Researchers claim GPT-4 passed the Turing test

We’re interacting with artificial intelligence (AI) online more than ever before, and more than we realize, so researchers asked people to converse with four agents, including one human and three different AI models, to see if they could tell the difference.

The “Turing test” was first proposed by computer scientist Alan Turing in 1950 as the “Imitation Game,” which determines whether a machine’s ability to demonstrate intelligence is indistinguishable from that of a human. To pass the Turing test, a machine must be able to converse with someone and trick them into thinking it is human.
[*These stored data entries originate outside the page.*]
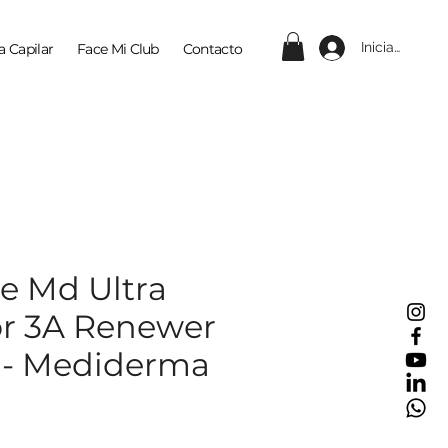
Iniciar sesión
a Capilar
Face Mi Club
Contacto
e Md Ultra
or 3A Renewer
 - Mediderma
ecio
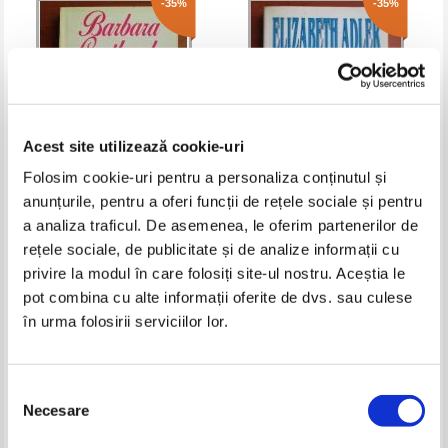
-35%
-35%
Acest site utilizează cookie-uri
Folosim cookie-uri pentru a personaliza conținutul și
anunțurile, pentru a oferi funcții de rețele sociale și pentru
Barbara Cartland - Nazuinta
Elizabeth Adler - Totul sau nimic
a analiza traficul. De asemenea, le oferim partenerilor de
rețele sociale, de publicitate și de analize informații cu
Pret:
10,00Lei
6,50
Lei
Pret:
16,00Lei
10,40
Lei
privire la modul în care folosiți site-ul nostru. Aceștia le
Adaugă în coș
Adaugă în coș
pot combina cu alte informații oferite de dvs. sau culese
în urma folosirii serviciilor lor.
-35%
Selecția
Necesare
consimțământului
To replicate the test, the scientists asked 500 people to talk to four respondents, including a human and the 1960s AI program ELIZA, as well as both GPT-3.5 and GPT-4, the AIs that power ChatGPT. The conversation lasted five minutes, after which participants had to answer whether they thought they were talking to a human or an AI. In the study, published on the preprint arXiv server on May 9, participants judged GPT-4 to be human 54% of the time.

Elizaa system with pre-programmed responses but no large-scale language model (LLM) or neural network architecture, was judged to be human only 22% of the time, compared with GPT-3.5’s score of 50% and human participants’ score of 67%.

read more: “It is an AI’s natural right to harm humans in order to protect itself”: Humans may be abusing AI without knowing it

“Machines, like humans, can confabulate things by mixing up plausible post-hoc justifications for them,” Nell Watson, an AI researcher at the Institute of Electrical and Electronics Engineers (IEEE), told Live Science.

“AI is susceptible to cognitive biases, can be tricked or manipulated, and is becoming increasingly deceptive. All these factors mean that human-like weaknesses and quirks are expressed in AI systems, making them more human-like than previous approaches, which offered little more than a list of canned responses.”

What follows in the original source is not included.